Diyabet, Ulusal Diyabet Bilgi Takas Merkezine göre, 2010 yılında 20 yaş ve üstü 25, 6 milyon Amerikalıyı etkiledi. İki ana şeker hastalığı türü vardır: insüline dirençli veya tip 2 şeker hastaları; ve insüline bağımlı veya tip 1 diyabetliler. İnsüline dirençli diyabetliler insülin üretir, ancak buna cevap vermezler. İnsüline bağımlı diyabetliler insülin üretmez ve bir insülin pompası veya günlük enjeksiyonlar yoluyla hormonu kendi kendine uygulamalıdır. Daha önce yetişkinlik hastalığı olarak kabul edilen diyabet, çocuklarda ve ergenlerde giderek daha fazla teşhis edilmektedir. Hastalık Kontrol ve Önleme Merkezlerine göre, tip 2 diyabet teşhisi konan çocukların çoğu 10 ila 19 yaşlarındadır, obez, ailede tip 2 diyabet öyküsü vardır ve insülin direnci sergiler.

Diyabetik Ketoasidoz Başlangıcı

Diyabetliler, karbonhidrat kısıtlamaları ve vücudun glikozu metabolize edememesi nedeniyle ketoasidoza eğilimlidir. Vücudun glikoza dönüştüğü karbonhidratlar, vücudun ana enerji kaynağı olarak hizmet eder; Bununla birlikte, yokluğunda, vücut lipoliz ve proteolizi veya yağ ve protein metabolizmasını başlatır. Bu iki mekanizmanın bir sonucu olarak, karaciğer vücut sıvılarında biriken ve vücut sıvı asitliğini arttıran ketonları serbest bırakır. Ketonlar biriktikçe vücut sıvısı pH'ı düşer. 7.0'ın altındaki bir pH seviyesi ketoasidoz başlangıcını gösterir ve sodyum bikarbonat tedavisini veya diğer tedavileri gerektirir.

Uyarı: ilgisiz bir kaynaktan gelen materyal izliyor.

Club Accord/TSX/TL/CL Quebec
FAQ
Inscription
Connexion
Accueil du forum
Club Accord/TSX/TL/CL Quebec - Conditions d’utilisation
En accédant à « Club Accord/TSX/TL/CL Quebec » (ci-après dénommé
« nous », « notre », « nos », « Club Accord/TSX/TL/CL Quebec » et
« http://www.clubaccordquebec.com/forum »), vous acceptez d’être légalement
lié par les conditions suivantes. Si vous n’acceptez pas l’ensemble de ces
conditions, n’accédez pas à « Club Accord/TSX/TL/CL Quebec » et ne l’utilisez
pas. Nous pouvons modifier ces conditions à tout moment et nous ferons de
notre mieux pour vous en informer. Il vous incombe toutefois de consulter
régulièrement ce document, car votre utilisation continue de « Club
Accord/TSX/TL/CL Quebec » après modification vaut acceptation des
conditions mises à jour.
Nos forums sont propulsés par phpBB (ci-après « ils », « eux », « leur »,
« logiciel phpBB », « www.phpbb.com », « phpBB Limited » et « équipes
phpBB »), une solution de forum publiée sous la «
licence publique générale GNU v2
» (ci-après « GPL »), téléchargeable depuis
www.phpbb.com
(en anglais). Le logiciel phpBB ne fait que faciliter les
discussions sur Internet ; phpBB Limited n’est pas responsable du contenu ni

Sodyum bikarbonat alkalin veya bazik olduğu için, kan ve idrar asitliğini nötralize ederek hücre dışı pH seviyelerini 7.4'e döndürür.

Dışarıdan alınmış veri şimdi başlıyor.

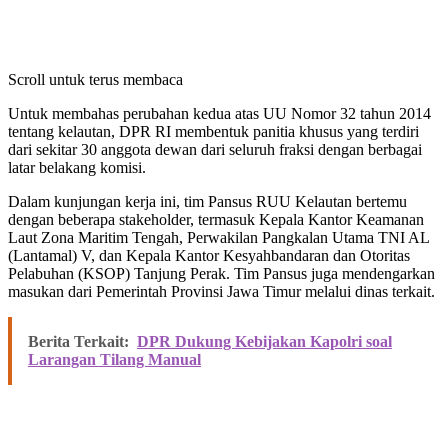
Scroll untuk terus membaca
Untuk membahas perubahan kedua atas UU Nomor 32 tahun 2014
tentang kelautan, DPR RI membentuk panitia khusus yang terdiri
dari sekitar 30 anggota dewan dari seluruh fraksi dengan berbagai
latar belakang komisi.
Dalam kunjungan kerja ini, tim Pansus RUU Kelautan bertemu
dengan beberapa stakeholder, termasuk Kepala Kantor Keamanan
Laut Zona Maritim Tengah, Perwakilan Pangkalan Utama TNI AL
(Lantamal) V, dan Kepala Kantor Kesyahbandaran dan Otoritas
Pelabuhan (KSOP) Tanjung Perak. Tim Pansus juga mendengarkan
masukan dari Pemerintah Provinsi Jawa Timur melalui dinas terkait.
Berita Terkait:
DPR Dukung Kebijakan Kapolri soal
Larangan Tilang Manual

Sodyum Bikarbonat Tedavisi

Ketoasidoz yaşayan 6 yaşın üzerindeki diyabetliler, bir doktor tarafından reçete edilen doğru dozlarda alınırsa vücut sıvı asitliğini nötralize etmek için sodyum bikarbonat tüketebilirler. 7.0'dan yüksek bir vücut sıvısı pH seviyesi insülini yeniden etkinleştirir, glikoz metabolizmasını sürdürür ve lipolizi ve proteolizi durdurur, bu da sodyum bikarbonat ihtiyacını ortadan kaldırır. Sodyum bikarbonat tedavileri hücre dışı asitliği azaltsa da, hücre içi asitliği artırabilir. Sodyum bikarbonat tedavileri, kalp kasılmasını azaltabilen ve düzensiz kardiyak elektriksel aktiviteyi yasadışı hale getirebilen serum potasyum düzeylerini azaltır. Sodyum bikarbonat tedavisi ketonların kandan çıkarılmasını geciktirebilir ve böbrek fonksiyonundan ödün verilmedikçe ketoasidozu tedavi etmek için gerekli değildir.

Çelişkili Araştırma

Ocak 2004'te "Diyabet Bakımı" tarafından yayınlanan bir çalışma, sodyum bikarbonat tedavisinin tartışmalı olduğunu, çünkü randomize araştırma çalışmaları ketoasidoz hastalarında bikarbonat tedavisi ile mortalite veya morbiditede bir azalma veya artış göstermediğini bildirdi. Bununla birlikte, "Amerikan Nefroloji Derneği Dergisi", 2009 yılında sodyum bikarbonat asidoz tedavilerinin mortalite ile bağlantılı olduğunu bildiren bir çalışma yayınladı. Bu ölümler, kan basıncının düşmesi ve kalp debisinin azalması sonucu meydana geldi.